— Task prompt —
Return all of the entries exactly, but do not include the pictures.

○ ○ ○ ○

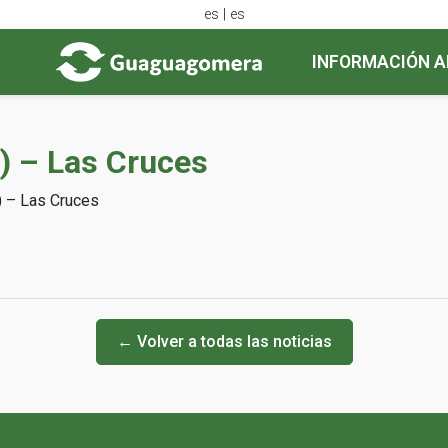
es | es
INFORMACIÓN A
V) – Las Cruces
) – Las Cruces
← Volver a todas las noticias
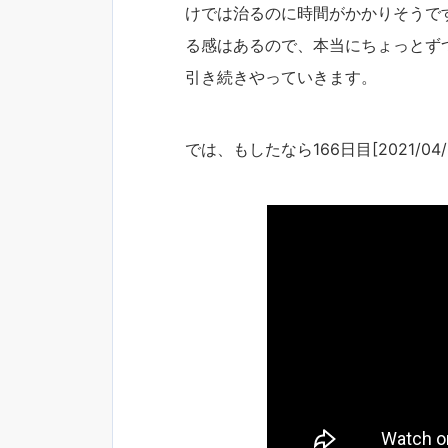
けでは治るのに時間がかかりそうで
る感はあるので、本当にちょっとず
引き続きやっていきます。
では、もしたなら166日目[2021/04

○ ○ ○ ○

— Exercise output —
es | es
INFORMACIÓN A
V) – Las Cruces
) – Las Cruces
← Volver a todas las noticias
けでは治るのに時間がかかりそうで
る感はあるので、本当にちょっとず
引き続きやっていきます。
では、もしたなら166日目[2021/04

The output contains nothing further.